Background. The prevalence of seizures in children with acute lymphoblastic leukemia (ALL) varies between 3 and 13% depending on the various studies, whereas it is 1% in the general population aged under 15 years etiopathogenesis and outcome of seizures in children during treatment for ALL.
Methods. A retrospective study was carried out in 204 children with a consecutive diagnosis of ALL, 89 females and 115 males, aged between 5 months and 17 years and 11 months, diagnosed between 15-4-1988 and 15-4-1998, and treated at the Division of Pediatric Oncology and Pediatric Hematology of Turin University using three successive generations of AIEOP protocols 88 (48 cases), 91 (86 cases) and 95 (70 cases). Observation of the patients in the study ended on 30-9-1998. The criteria for eligibility were those stated in the respective protocols. Seizures were classified using the international classification; the diagnosis was made if a doctor, a nurse or a reliable relative witnessed the event with confirmation by the consultant neurologist.

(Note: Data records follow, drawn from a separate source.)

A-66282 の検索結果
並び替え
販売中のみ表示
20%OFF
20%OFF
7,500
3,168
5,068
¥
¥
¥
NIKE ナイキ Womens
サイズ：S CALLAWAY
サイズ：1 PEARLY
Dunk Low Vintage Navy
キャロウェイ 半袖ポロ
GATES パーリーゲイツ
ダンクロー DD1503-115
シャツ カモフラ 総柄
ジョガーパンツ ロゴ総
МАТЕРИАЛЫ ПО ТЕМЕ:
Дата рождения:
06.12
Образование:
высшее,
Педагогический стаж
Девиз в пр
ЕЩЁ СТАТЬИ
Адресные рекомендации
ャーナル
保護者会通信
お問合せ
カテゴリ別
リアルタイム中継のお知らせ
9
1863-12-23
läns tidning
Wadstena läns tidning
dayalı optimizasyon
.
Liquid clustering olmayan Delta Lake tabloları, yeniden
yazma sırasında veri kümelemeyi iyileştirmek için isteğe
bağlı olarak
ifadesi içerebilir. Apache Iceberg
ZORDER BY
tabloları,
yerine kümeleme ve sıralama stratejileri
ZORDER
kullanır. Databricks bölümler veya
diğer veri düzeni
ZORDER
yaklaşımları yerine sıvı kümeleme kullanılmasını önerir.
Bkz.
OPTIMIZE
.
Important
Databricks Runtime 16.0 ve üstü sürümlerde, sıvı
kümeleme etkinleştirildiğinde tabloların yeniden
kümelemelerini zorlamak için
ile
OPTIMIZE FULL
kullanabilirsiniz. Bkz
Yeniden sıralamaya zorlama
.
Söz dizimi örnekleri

Results. Twelve out of 204 (5.8%) patients in this series presented seizures: 2 out of 48 cases using protocol 88 (4.1%), 6 out of 86 cases using protocol 91 (6.9%) and 4 out of 70 cases using protocol 95 (5.7%). None of the patients had critical episodes or other significant neurological pathologies prior to the onset of ALL, nor had they been affected by leukemic meningosis or undergone cranial radiotherapy. When evaluating the possible etiology, the authors noted that, except for one case of febrile convulsion, the seizures in the remaining patients could be attributed to the toxicity of chemotherapy. With regard to the evolution of seizures, only one patient died, whereas the others showed no neurologic sequelae.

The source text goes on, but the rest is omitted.